One day, however, a sea captain came and asked Halvor if he hadn’t a fancy to come with him and go to sea, and behold foreign lands. And Halvor had a fancy for that, so he was not long in getting ready.
How long they sailed I have no idea, but after a long, long time there was a terrible storm, and when it was over and all had become calm again, they knew not where they were, for they had been driven away to a strange coast of which none of them had any knowledge.
As there was no wind at all they lay there becalmed, and Halvor asked the skipper to give him leave to go on shore to look about him, for he would much rather do that than lie there and sleep.
‘Dost thou think that thou art fit to go where people can see thee?’ said the skipper; ‘thou hast no clothes but those rags thou art going about in!’
Halvor still begged for leave, and at last got it, but he was to come back at once if the wind began to rise.

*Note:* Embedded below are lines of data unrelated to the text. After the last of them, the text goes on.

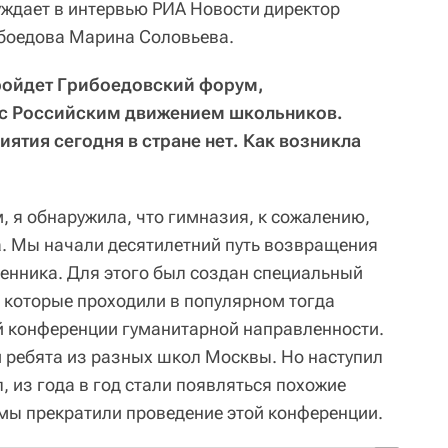
ждает в интервью РИА Новости директор
ибоедова Марина Соловьева.
пройдет Грибоедовский форум,
 с Российским движением школьников.
ятия сегодня в стране нет. Как возникла
м, я обнаружила, что гимназия, к сожалению,
а. Мы начали десятилетний путь возвращения
венника. Для этого был создан специальный
, которые проходили в популярном тогда
й конференции гуманитарной направленности.
 ребята из разных школ Москвы. Но наступил
, из года в год стали появляться похожие
мы прекратили проведение этой конференции.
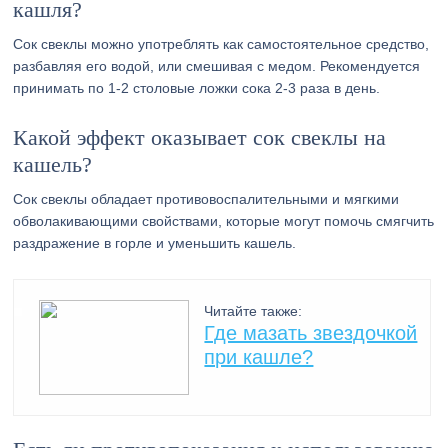
кашля?
Сок свеклы можно употреблять как самостоятельное средство,
разбавляя его водой, или смешивая с медом. Рекомендуется
принимать по 1-2 столовые ложки сока 2-3 раза в день.
Какой эффект оказывает сок свеклы на
кашель?
Сок свеклы обладает противовоспалительными и мягкими
обволакивающими свойствами, которые могут помочь смягчить
раздражение в горле и уменьшить кашель.
Читайте также:
Где мазать звездочкой
при кашле?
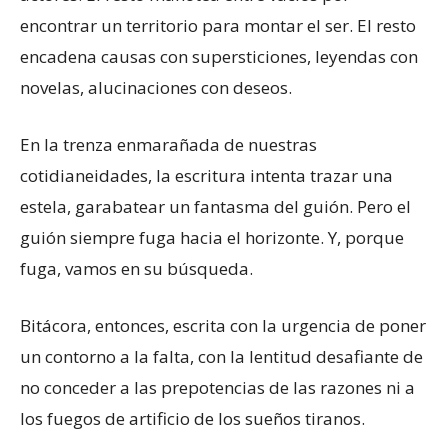
encontrar un territorio para montar el ser. El resto
encadena causas con supersticiones, leyendas con
novelas, alucinaciones con deseos.
En la trenza enmarañada de nuestras
cotidianeidades, la escritura intenta trazar una
estela, garabatear un fantasma del guión. Pero el
guión siempre fuga hacia el horizonte. Y, porque
fuga, vamos en su búsqueda.
Bitácora, entonces, escrita con la urgencia de poner
un contorno a la falta, con la lentitud desafiante de
no conceder a las prepotencias de las razones ni a
los fuegos de artificio de los sueños tiranos.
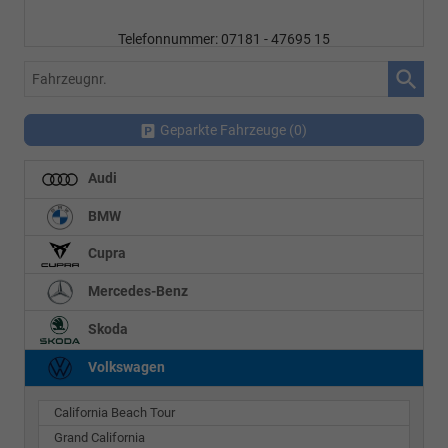
Telefonnummer: 07181 - 47695 15
E-Mailadresse:
info@autohausrems.de
Fahrzeugnr.
Geparkte Fahrzeuge (
0
)
Audi
BMW
Cupra
Mercedes-Benz
Skoda
Volkswagen
California Beach Tour
Grand California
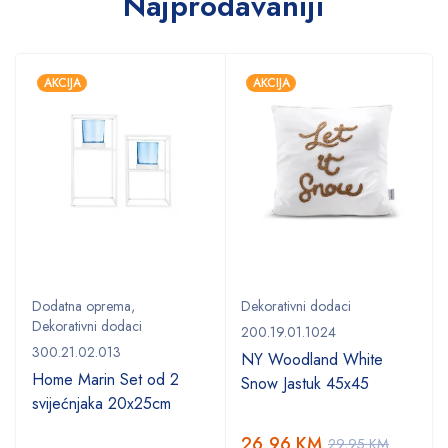
Najprodavaniji
AKCIJA
AKCIJA
Dodatna oprema
,
Dekorativni dodaci
Dekorativni dodaci
200.19.01.1024
300.21.02.013
NY Woodland White
Home Marin Set od 2
Snow Jastuk 45x45
svijećnjaka 20x25cm
26,96
KM
29,95
KM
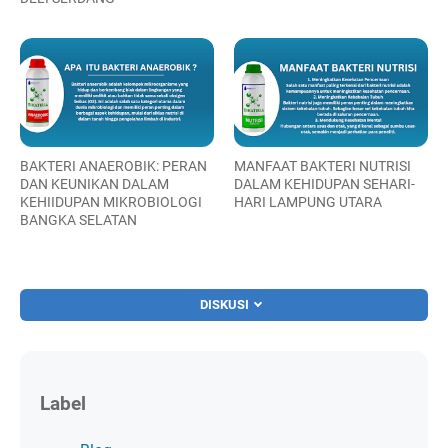
BAKTERI ANAEROBIK: PERAN
MANFAAT BAKTERI NUTRISI
DAN KEUNIKAN DALAM
DALAM KEHIDUPAN SEHARI-
KEHIIDUPAN MIKROBIOLOGI
HARI LAMPUNG UTARA
BANGKA SELATAN
DISKUSI
Label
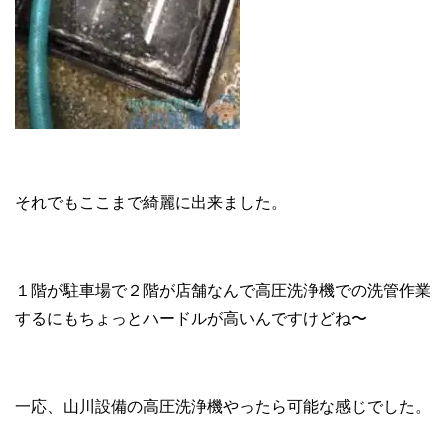
それでもここまで綺麗に出来ました。
１階が駐車場で２階が店舗なんで高圧洗浄機での洗管作業
するにもちょっとハードルが高いんですけどね〜
一応、山川設備の高圧洗浄機やったら可能な感じでした。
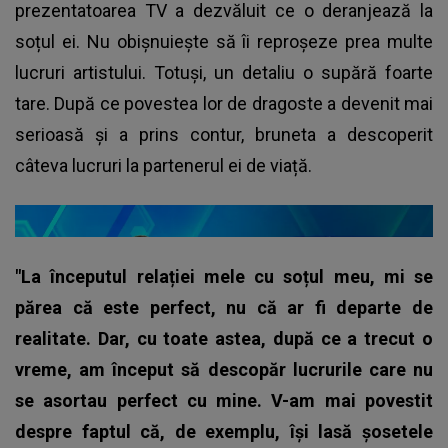
prezentatoarea TV a dezvăluit ce o deranjează la
soțul ei. Nu obișnuiește să îi reproșeze prea multe
lucruri artistului. Totuși, un detaliu o supără foarte
tare. După ce povestea lor de dragoste a devenit mai
serioasă și a prins contur, bruneta a descoperit
câteva lucruri la partenerul ei de viață.
"La începutul relației mele cu soțul meu, mi se
părea că este perfect, nu că ar fi departe de
realitate. Dar, cu toate astea, după ce a trecut o
vreme, am început să descopăr lucrurile care nu
se asortau perfect cu mine. V-am mai povestit
despre faptul că, de exemplu, își lasă șosetele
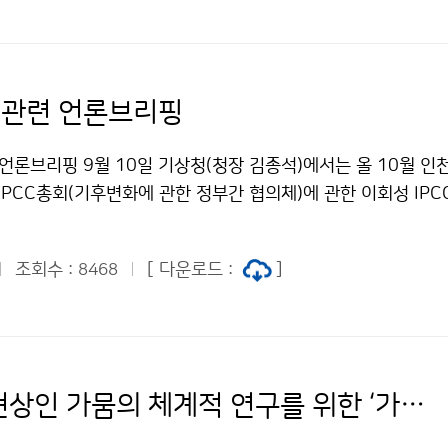
회 관련 언론브리핑
 언론브리핑 9월 10일 기상청(청장 김종석)에서는 올 10월 인
IPCC총회(기후변화에 관한 정부간 협의체)에 관한 이회성 IPC
습니다.
조회수 :
[ 다운로드 :
]
8468
이상기상현상인 가뭄의 체계적 연구를 위한 ‘가뭄특이기상연구센터’ 개소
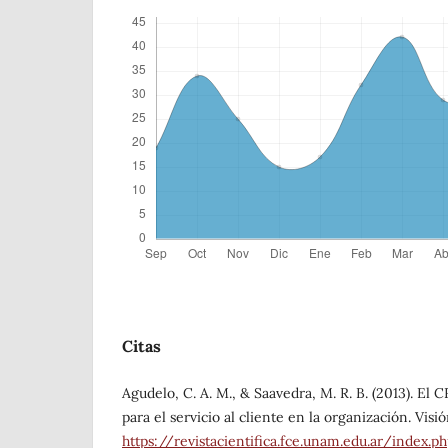
Citas
Agudelo, C. A. M., & Saavedra, M. R. B. (2013). E
para el servicio al cliente en la organización. Visió
https://revistacientifica.fce.unam.edu.ar/index.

So he went on shore, and it was a delightful country; whithersoever he went there were wide plains with fields and meadows, but as for people, there were none to be seen. The wind began to rise, but Halvor thought that he had not seen enough yet, and that he would like to walk about a little longer, to try if he could not meet somebody. So after a while he came to a great highway, which was so smooth that an egg might have been rolled along it without breaking. Halvor followed this, and when evening drew near he saw a big castle far away in the distance, and there were lights in it. So as he had now been walking the whole day and had not brought anything to eat away with him, he was frightfully hungry. Nevertheless, the nearer he came to the castle the more afraid he was.
A fire was burning in the castle, and Halvor went into the kitchen, which was more magnificent than any kitchen he had ever yet beheld. There were vessels of gold and silver, but not one human being was to be seen. When Halvor had stood there for some time, and no one had come out, he went in and opened a door, and inside a Princess was sitting at her wheel spinning.
‘Nay!’ she cried, ‘can Christian folk dare to come hither? But the best thing that you can do is to go away again, for if not the Troll will devour you. A Troll with three heads lives here.’
‘I should have been just as well pleased if he had had four heads more, for I should have enjoyed seeing the fellow,’ said the youth; ‘and I won’t go away, for I have done no harm, but you must give me something to eat, for I am frightfully hungry.’